Oatmeal Pancakes

oatmeal pancakes

If you want a much better history and description of these treasures, click over to Orangette. I'm just here to testify.

My testimonial: regular buttermilk pancakes don't tempt me anymore. They're so...what's the word? Oatmeal-less. Disappointingly fluffy. I'm always after texture--crunchy, chewy, crispy, toothsome. My default pancakes don't have any butter in them, though you'd never know it. These have a whole cube. Is that a plus or a minus? And I love how they get all lacy around the edges and beautifully golden all over.

Here's the fine print, though--you have to start them the night before. But wait! Don't close your browser! Just throw two cups of old-fashioned oats in a bowl, add two cups of buttermilk, stir and cover, put in the fridge. The next morning, add a bit of flour, melted butter, leavening and eggs. 2 minutes. And who are we kidding? Like I don't start thinking about the next day's breakfast right after dinner is over.

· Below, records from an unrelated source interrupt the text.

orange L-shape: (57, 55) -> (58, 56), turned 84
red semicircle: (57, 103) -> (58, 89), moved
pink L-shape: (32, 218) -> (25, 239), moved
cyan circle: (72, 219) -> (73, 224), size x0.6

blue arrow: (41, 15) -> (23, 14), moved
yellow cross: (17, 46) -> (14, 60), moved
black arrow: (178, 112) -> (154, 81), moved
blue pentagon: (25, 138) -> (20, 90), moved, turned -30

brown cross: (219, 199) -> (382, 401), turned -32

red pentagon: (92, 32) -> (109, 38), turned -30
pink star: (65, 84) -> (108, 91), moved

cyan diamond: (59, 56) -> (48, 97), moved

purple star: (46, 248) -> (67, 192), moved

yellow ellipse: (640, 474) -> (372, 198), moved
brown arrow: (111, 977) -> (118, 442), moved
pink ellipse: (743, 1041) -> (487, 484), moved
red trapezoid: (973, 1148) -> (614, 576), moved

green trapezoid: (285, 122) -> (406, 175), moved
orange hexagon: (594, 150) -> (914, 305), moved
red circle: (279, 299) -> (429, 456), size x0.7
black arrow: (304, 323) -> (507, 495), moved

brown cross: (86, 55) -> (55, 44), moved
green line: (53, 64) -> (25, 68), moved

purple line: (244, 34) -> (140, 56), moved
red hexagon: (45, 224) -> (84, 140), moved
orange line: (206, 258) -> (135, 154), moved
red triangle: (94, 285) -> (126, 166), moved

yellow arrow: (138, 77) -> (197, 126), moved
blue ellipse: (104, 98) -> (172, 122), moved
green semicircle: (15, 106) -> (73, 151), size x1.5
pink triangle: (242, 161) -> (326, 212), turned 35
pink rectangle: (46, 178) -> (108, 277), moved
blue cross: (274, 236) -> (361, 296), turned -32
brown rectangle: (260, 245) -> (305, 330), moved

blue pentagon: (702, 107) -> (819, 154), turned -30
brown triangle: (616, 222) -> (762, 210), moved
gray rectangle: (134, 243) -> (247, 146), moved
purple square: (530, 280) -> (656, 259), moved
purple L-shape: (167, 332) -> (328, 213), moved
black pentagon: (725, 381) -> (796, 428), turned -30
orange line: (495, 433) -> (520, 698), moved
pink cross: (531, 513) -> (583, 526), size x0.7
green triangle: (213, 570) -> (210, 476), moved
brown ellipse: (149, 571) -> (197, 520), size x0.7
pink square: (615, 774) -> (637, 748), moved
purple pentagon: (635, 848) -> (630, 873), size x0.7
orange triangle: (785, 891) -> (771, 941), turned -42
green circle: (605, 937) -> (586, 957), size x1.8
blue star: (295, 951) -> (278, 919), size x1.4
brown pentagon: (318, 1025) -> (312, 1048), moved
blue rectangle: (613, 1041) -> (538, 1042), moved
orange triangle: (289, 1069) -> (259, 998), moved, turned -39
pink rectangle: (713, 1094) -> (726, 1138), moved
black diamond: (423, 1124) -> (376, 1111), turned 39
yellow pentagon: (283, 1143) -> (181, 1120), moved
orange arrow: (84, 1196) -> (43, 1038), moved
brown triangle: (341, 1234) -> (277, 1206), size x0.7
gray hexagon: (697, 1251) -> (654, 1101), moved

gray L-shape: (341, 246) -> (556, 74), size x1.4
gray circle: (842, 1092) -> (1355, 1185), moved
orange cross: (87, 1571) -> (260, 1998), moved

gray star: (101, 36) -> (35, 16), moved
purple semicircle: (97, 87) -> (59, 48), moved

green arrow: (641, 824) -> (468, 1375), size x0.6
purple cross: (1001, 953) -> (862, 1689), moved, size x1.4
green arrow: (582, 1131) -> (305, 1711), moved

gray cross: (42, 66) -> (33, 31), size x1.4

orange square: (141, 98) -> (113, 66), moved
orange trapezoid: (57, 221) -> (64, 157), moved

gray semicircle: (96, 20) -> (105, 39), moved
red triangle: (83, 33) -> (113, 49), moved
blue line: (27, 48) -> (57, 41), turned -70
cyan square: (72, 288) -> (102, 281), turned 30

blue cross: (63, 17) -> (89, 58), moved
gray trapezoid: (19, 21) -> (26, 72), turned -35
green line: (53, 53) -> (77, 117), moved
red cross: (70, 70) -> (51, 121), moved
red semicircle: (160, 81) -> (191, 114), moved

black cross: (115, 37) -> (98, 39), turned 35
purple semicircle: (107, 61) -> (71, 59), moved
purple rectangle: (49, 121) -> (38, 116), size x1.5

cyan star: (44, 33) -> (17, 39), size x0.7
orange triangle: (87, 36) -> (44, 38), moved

One of the things I love about pancakes is that you can have that industrious, Prairie Home Companion feeling of making something from scratch without too much effort. I don't know if you've noticed, but I haven't been churning out a bunch of creative meals lately. Toast for breakfast, cottage cheese and crackers for lunch, burritos for dinner. I don't feel bad about it, especially when I think of these pancakes, just waiting to fortify us again.

Oatmeal Pancakes
Lifted straight off Orangette. These have frozen blueberries in them, which I didn't stir into the batter, but dropped one-by-one onto the cooking pancakes before I flipped them.

2 cups rolled oats
2 cups buttermilk
½ cup all-purpose flour
2 Tbsp. sugar
1 tsp. baking powder
1 tsp. baking soda
½ tsp. table salt
2 large eggs, lightly beaten
½ cup (1 stick) unsalted butter, melted but not hot
Vegetable oil or spray, for greasing the pan
Maple syrup, for serving

The night before:
Combine the oats and buttermilk in a medium bowl. Stir to mix. Cover with plastic wrap, and refrigerate overnight.

The morning of:
Take the bowl of buttermilk and oats out of the fridge. Set aside.

In another medium bowl, whisk together the flour, sugar, baking powder, baking soda, and salt. Set aside.

Add the eggs and melted butter to the oat mixture, and stir well. Add the flour mixture, and stir to blend. The batter will be very thick.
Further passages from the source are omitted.